The acclaimed Lahore Literary Festival travels to the British Library for its second London edition in partnership with the British Library.

Full-day ticket gets you in to the full day of events. Morning and afternoon tickets are also available. The day concludes with an evening performance by the acclaimed singer Tina Sani, best known for her ghazal and nazm songs, ticketed separately.

October 28, 2017

9 a.m. Doors open and registration
9:30 ​Welcome

9:45 – 10:45 Writing on Pre-Partition Lahore 

Lahore, though geographically an interior city, has always been a gateway city on strategic trading and pilgrims’ routes, influencing different empires. This panel explores the city and its fabric, its thriving Hindu, Muslim, and Sikh communities under the Raj,and before partition.

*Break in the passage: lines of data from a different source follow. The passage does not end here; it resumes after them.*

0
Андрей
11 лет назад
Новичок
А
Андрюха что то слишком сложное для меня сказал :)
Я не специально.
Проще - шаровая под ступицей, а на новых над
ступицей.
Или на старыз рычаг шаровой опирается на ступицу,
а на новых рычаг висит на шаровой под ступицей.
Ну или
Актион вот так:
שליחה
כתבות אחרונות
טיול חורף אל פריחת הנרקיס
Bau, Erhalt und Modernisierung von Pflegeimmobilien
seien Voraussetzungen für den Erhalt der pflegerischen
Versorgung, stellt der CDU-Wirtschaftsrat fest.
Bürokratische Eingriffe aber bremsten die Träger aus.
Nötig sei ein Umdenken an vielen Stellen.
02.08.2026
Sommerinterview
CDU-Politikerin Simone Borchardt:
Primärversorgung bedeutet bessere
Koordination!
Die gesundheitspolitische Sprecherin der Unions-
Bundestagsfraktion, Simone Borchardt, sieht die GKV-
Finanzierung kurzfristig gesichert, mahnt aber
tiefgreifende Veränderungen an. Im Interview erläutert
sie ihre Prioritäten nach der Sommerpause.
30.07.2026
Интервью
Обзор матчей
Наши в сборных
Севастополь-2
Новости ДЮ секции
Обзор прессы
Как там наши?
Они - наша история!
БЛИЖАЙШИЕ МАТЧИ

Ved Mehta (born in Lahore and an acclaimed writer of autobiography, biography, journalism and fiction), Prof. Ian Talbot (Professor of Modern British history, formerly Head of History at the University of Southampton and author of numerous books on the partition of India and the modern history of Pakistan) and Prof. Tahir Kamran (Government College University, Lahore and until recently Allama Iqbal Fellow at the University of Cambridge and Fellow of Wolfson College). Chaired by Prof. Yasmin Khan (Associate Professor at University of Oxford and author of, among other titles, The Great Partition: The Making of India and Pakistan).

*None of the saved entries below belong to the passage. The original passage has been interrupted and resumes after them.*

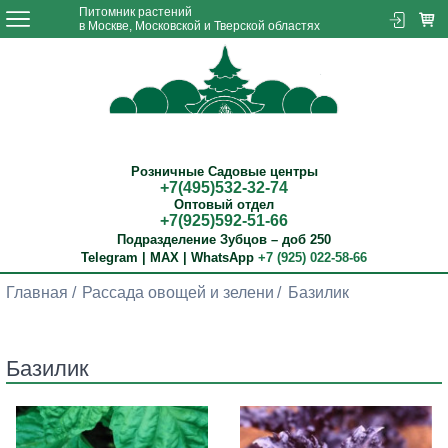
Питомник растений
в Москве, Московской и Тверской областях
Розничные Садовые центры
+7(495)532-32-74
Оптовый отдел
+7(925)592-51-66
Подразделение Зубцов – доб 250
Telegram | MAX | WhatsApp
+7 (925) 022-58-66
Главная
Рассада овощей и зелени
Базилик
Базилик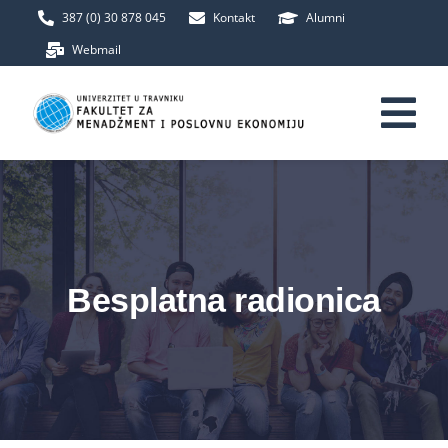
Skip
387 (0) 30 878 045
Kontakt
Alumni
to
Webmail
content
Tog
Nav
Početna
Fakultet
Besplatna radionica
Upis
Studij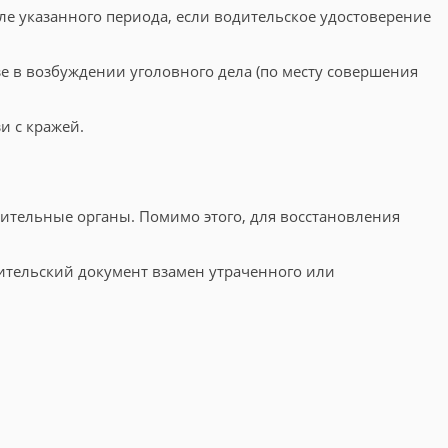
ле указанного периода, если водительское удостоверение
е в возбуждении уголовного дела (по месту совершения
и с кражей.
нительные органы. Помимо этого, для восстановления
ительский документ взамен утраченного или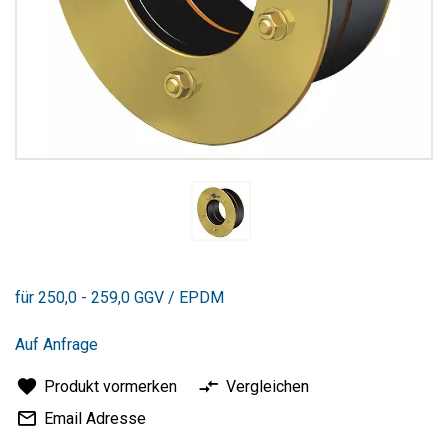
Zum
Anfang
für 250,0 - 259,0 GGV / EPDM
der
Bildergalerie
springen
Auf Anfrage
Produkt vormerken
Vergleichen
Email Adresse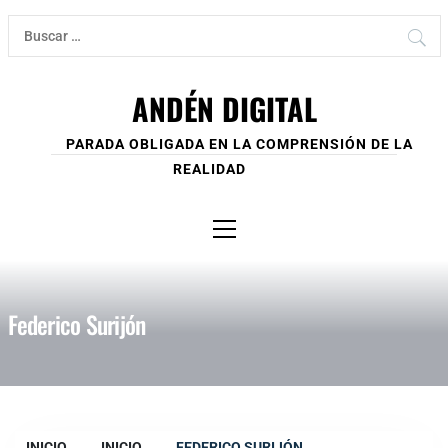
Ir
Buscar:
al
contenido
ANDÉN DIGITAL
PARADA OBLIGADA EN LA COMPRENSIÓN DE LA
REALIDAD
Menú
principal
Federico Surijón
INICIO
INICIO
FEDERICO SURIJÓN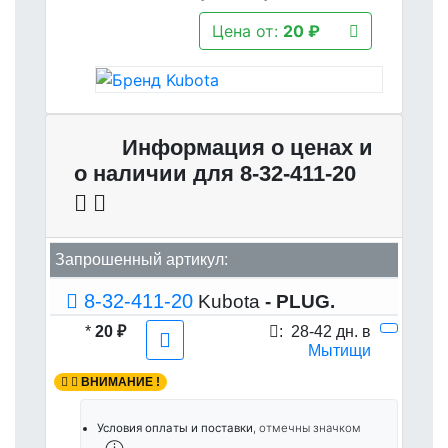
Цена от:
20 ₽
Информация о ценах и
о наличии для 8-32-411-20
Запрошенный артикул:
8-32-411-20
Kubota
- PLUG.
*
20 ₽
:
28-42 дн. в
Мытищи
ВНИМАНИЕ !
Условия оплаты и поставки
, отмечны значком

11 a.m. – 12 p.m. Never Forget

Partition was the single most cataclysmic event in South Asia in the 20th Century and accounts of the inter-communal horror, displacement, and loss in 1947 are still being uncovered. How should these stories be told?

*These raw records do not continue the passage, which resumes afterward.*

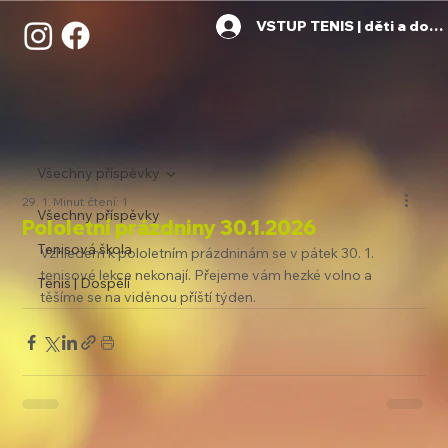
VSTUP TENIS | děti a dosp
Všechny příspěvky
29. 1.
Minut čtení: 1
Všechny příspěvky
Pololetní prázdniny 30.1.2026
Tenisová škola
Vzhledem k pololetním prázdninám se v pátek 30. 1. 
tenisové lekce nekonají. Přejeme vám hezké volno a 
Tenis | Dospělí
těšíme se na viděnou příští týden.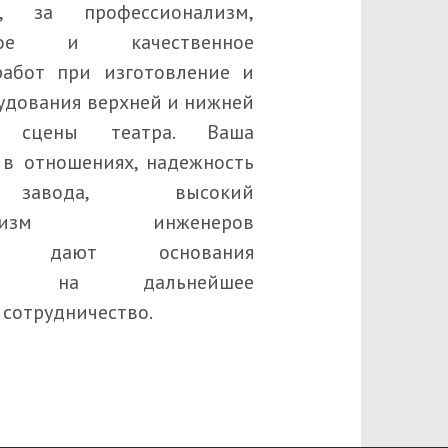
», за профессионализм,
стное и качественное
абот при изготовление и
удования верхней и нижней
и сцены театра. Ваша
 в отношениях, надежность
завода, высокий
онализм инженеров
ия, дают основания
вать на дальнейшее
сотрудничество.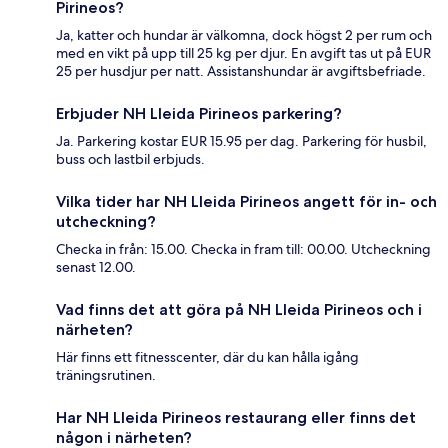
Pirineos?
Ja, katter och hundar är välkomna, dock högst 2 per rum och
med en vikt på upp till 25 kg per djur. En avgift tas ut på EUR
25 per husdjur per natt. Assistanshundar är avgiftsbefriade.
Erbjuder NH Lleida Pirineos parkering?
Ja. Parkering kostar EUR 15.95 per dag. Parkering för husbil,
buss och lastbil erbjuds.
Vilka tider har NH Lleida Pirineos angett för in- och
utcheckning?
Checka in från: 15.00. Checka in fram till: 00.00. Utcheckning
senast 12.00.
Vad finns det att göra på NH Lleida Pirineos och i
närheten?
Här finns ett fitnesscenter, där du kan hålla igång
träningsrutinen.
Har NH Lleida Pirineos restaurang eller finns det
någon i närheten?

Kamila Shamsie (author of Home Fire, long listed for the 2017 Man Booker Prize), Mirza Waheed (Kashmiri journalist and author of two novels set in Kashmir) and Tahmima Anam (author of A Golden Age, The Good Muslim, and The Bones of Grace). Chaired by Razia Iqbal (BBC broadcaster).

11 a.m. – 12 p.m. Book Launch: Hybrid Tapestries 

The history and rise of Pakistan’s English fiction, memoirs, and poetry. 

Muneeza Shamsie (author of Hybrid Tapestries, bibliographer, Pakistan, for the Journal of Commonwealth Literature and guest editor of The Journal of Postcolonial Writing ‘Special Issue: Literature, Violence, and Politics in Pakistan’ 2011) and Aamer Hussein (author of several short-story collections and a fellow of the Royal Society of Literature). Chaired by Prof. Amina Yaqin (Chair of the Centre for Contemporary Pakistan, SOAS).

12:15 – 1:15​​ In the Maze

Our writers discuss food as a leitmotif of cultural exchange and identity, the shared and mutating recipes, the food bazaars and the kitchens of modern Pakistan and India. 

Madhur Jaffrey (the ‘queen of curries’ and world authority on Indian food, having published over 15 cookbooks over the last 40 years) and Sumayya Usmani (internationally-published Pakistani food writer recognised by BBC Good Food as the UK’s ‘go-to’ expert on Pakistani cuisine). Chaired by Prof. Elizabeth Collingham (Associate Fellow at the University of Warwick, and author of A Taste of War; World War II and the Battle for Food and Curry: A Tale of Cooks and Conquerors).

12:15 – 1:15 British Library Collections from Pakistan

An insight into the diverse collection held at the British Library, from manuscripts and paintings to photography, as well as the fascinating records of the East India Company and India Office.

With Dr. Nur Sobers-Khan Lead Curator for South Asia, British Library and colleagues.

2:00 – 3:00 Crafts Beyond Ornamentation

This session explores the artistic and crafts traditions in South Asia, and how crafts are seen in the context of contemporary art, design, and technology. 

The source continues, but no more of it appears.